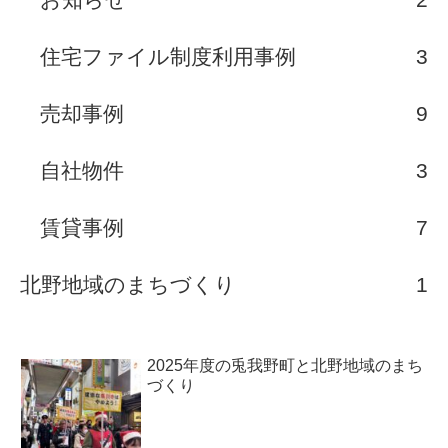
住宅ファイル制度利用事例
3
売却事例
9
自社物件
3
賃貸事例
7
北野地域のまちづくり
1
2025年度の兎我野町と北野地域のまち
づくり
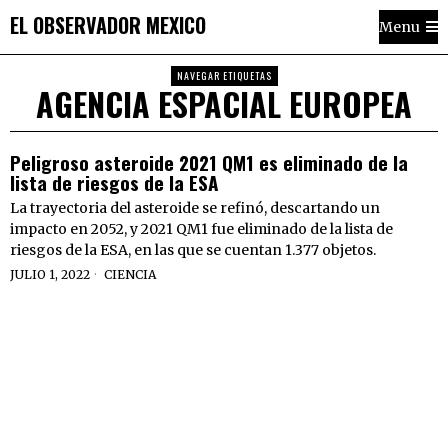
EL OBSERVADOR MEXICO
Menu
NAVEGAR ETIQUETAS
AGENCIA ESPACIAL EUROPEA
Peligroso asteroide 2021 QM1 es eliminado de la
lista de riesgos de la ESA
La trayectoria del asteroide se refinó, descartando un
impacto en 2052, y 2021 QM1 fue eliminado de la lista de
riesgos de la ESA, en las que se cuentan 1.377 objetos.
JULIO 1, 2022
CIENCIA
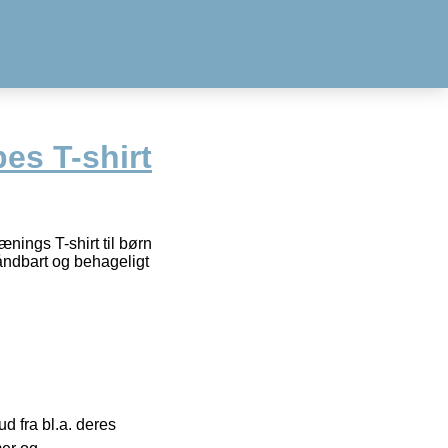
es T-shirt
ænings T-shirt til børn
 åndbart og behageligt
 fra bl.a. deres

## Your assignment
Whenever the word "lista" occurs in a line of the records, that line counts toward the total; state the total only.

## Solution for this exercise
2